Daddy’s little girl now Daddy’s least talked to, who would’ve thought…

Wrapped in his arms, looking at the biggest bundle of joy he had just gotten, couldn’t believe he had just become one of those things most people looked forward to being; best part, this joy looked like and represented him in so many ways. Double win!

Now he had someone he could take with him everywhere since the LOHL was more of a homebody, and everywhere did he take me.

If it wasn’t in his arms I was, then no one else could have me. Weekends were the favorites, I get to be with him and go everywhere. From branching to his office at Ikeja to take care of a few work task while I drew and disturbed his colleagues; to driving the popular Toyin street in search of his friend’s newly opened boutique or the ice cream and our favorite Big Treat snacks we end our day with.

When he traveled? the worst! I fought with anyone and everyone till I heard his voice. I was grumpy till he returns. Don’t get me wrong, I never doubted his love but I always just wanted him to be around to talk to, because he understood me.

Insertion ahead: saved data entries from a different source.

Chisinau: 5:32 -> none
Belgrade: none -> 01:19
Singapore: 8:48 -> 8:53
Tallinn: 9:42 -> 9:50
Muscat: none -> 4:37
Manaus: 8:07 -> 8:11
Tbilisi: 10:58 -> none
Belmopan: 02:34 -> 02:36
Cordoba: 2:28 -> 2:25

My supporter. When the LOHL thinks I’m becoming more of the other gender with my dressing and behavior, he comes defending me with armor & shield. The only sweet tooth in the house. Adding sugar to every meal except rice though. Give us junk food for the rest of the day and you don’t have to bother about our well being again.

But it did go bad and downhill it went.

How it went downhill? I can’t seem to remember (this is funny because I never forget things). How would I describe it? Let’s see, from me being stubborn about my plans, him thinking he hasn’t achieved enough, sacrificing a lot but reaping little, to family (extended) and friends taking his kindness for granted; let’s just say… life got to both of us.

Maybe he still loves me like the first day but he certainly doesn’t show it anymore.